A Eli Lilly anunciou a aquisição da AtaiBeckley por US$ 2,8 bilhões, marcando sua entrada no mercado de medicamentos psicodélicos voltados ao tratamento de transtornos mentais.
O acordo prevê ainda um pagamento adicional de até US$ 1 bilhão condicionado ao cumprimento de metas regulatórias pelos candidatos em desenvolvimento.

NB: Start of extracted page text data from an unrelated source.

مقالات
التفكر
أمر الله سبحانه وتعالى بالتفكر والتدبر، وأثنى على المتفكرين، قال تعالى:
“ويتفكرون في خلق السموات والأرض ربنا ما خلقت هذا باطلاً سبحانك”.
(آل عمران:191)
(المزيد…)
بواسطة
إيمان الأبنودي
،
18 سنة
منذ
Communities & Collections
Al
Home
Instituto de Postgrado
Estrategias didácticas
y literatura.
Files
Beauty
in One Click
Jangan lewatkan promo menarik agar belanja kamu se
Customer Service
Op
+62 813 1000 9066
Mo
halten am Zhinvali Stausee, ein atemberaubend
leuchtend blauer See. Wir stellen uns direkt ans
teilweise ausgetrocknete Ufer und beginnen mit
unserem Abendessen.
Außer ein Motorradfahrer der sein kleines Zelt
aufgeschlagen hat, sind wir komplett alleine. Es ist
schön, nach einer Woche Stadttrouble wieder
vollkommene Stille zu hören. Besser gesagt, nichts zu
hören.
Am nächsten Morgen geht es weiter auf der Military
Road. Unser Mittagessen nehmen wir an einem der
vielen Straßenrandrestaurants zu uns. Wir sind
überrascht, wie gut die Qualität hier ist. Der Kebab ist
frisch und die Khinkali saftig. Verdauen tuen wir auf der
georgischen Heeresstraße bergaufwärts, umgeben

A operação representa um movimento estratégico da farmacêutica para ampliar sua atuação na neurologia e fortalecer o portfólio além dos medicamentos para obesidade e diabetes. A companhia também informou aos acionistas que pretende investir até US$ 25 bilhões em fusões e aquisições ao longo deste ano.
Formada pela fusão entre a atai Life Sciences e a Beckley Psytech, a AtaiBeckley possui três candidatos a medicamentos para doenças relacionadas à saúde mental. O principal ativo é o BPL 003, um spray nasal à base de 5 MeO DMT destinado ao tratamento da depressão resistente, atualmente em fase 3 de estudos clínicos. Os primeiros resultados dessa etapa são esperados para 2029.
Dados das fases anteriores indicaram melhora dos sintomas de depressão resistente em até dois dias após uma única administração, com efeitos que podem permanecer por até oito semanas. Outro diferencial observado foi a duração reduzida da experiência psicodélica, entre uma e duas horas, característica que pode favorecer a aplicação clínica quando comparada a terapias semelhantes.
Além do BPL 003, o pipeline inclui o VLS 01, uma formulação oral dissolvível à base de DMT para depressão resistente, e o EMP 01, cápsula formulada com MDMA voltada ao tratamento da fobia social. A diversidade de candidatos terapêuticos reforça o potencial estratégico da empresa no segmento de neuropsiquiatria.
A aquisição ocorre em um momento de maior interesse da indústria farmacêutica por terapias psicodélicas. Empresas como AbbVie e Definium Therapeutics também desenvolvem pesquisas na área, impulsionadas pelo avanço dos estudos clínicos e por um ambiente regulatório mais favorável nos Estados Unidos.
Para o setor farmacêutico, a operação reforça a crescente busca por novas plataformas terapêuticas capazes de atender necessidades médicas ainda não plenamente contempladas. O movimento também evidencia o aumento da confiança das grandes farmacêuticas no potencial dos medicamentos psicodélicos como alternativa para o tratamento de transtornos mentais, um mercado que analistas projetam alcançar US$ 7 bilhões em vendas globais até 2032.